On croise Armel Le Cléac’h, vainqueur en 2017, et recordman de l’épreuve en 74 jours. Le marin, qui n’est pas du genre à refuser un autographe ou un selfie, n’a pourtant pas mis les pieds sur le ponton, de crainte d’être assailli. «Je suis un peu comme les chats, je sors seulement la nuit», lance-t-il à la cantonade. Un peu plus loin, à l’extérieur d’un pub surchauffé, une légende de la voile sirote une bière. A 85 ans, il porte beau, se nomme Robin Knox-Johnston, est commandant de l’ordre de l’Empire britannique. En 1969, sur son ketch en bois de 12 mètres, il a remporté le Golden Globe, sorte d’ancêtre du Vendée Globe, et ce en 312 jours.

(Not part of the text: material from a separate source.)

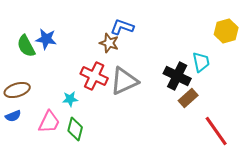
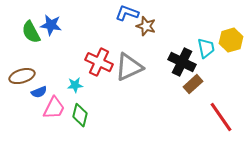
yellow hexagon: (226, 31) -> (231, 40), moved
brown star: (109, 43) -> (146, 26), moved
blue semicircle: (13, 116) -> (39, 92), moved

La plupart des marins de la course n’étaient pas nés quand il ferraillait avec Bernard Moitessier, alors en tête mais ayant préféré poursuivre sa longue route plutôt que de regagner l’Angleterre. Nombreux sont les skippeurs qui embarquent les livres de ces deux pionniers. Pas certain qu’ils aient le loisir de lire au vu de la brutalité de ces bateaux. Déjà, il va falloir prendre un départ prudent, ne pas risquer une collision, puis après la foule en liesse, retrouver la solitude, et ce en quelques heures seulement.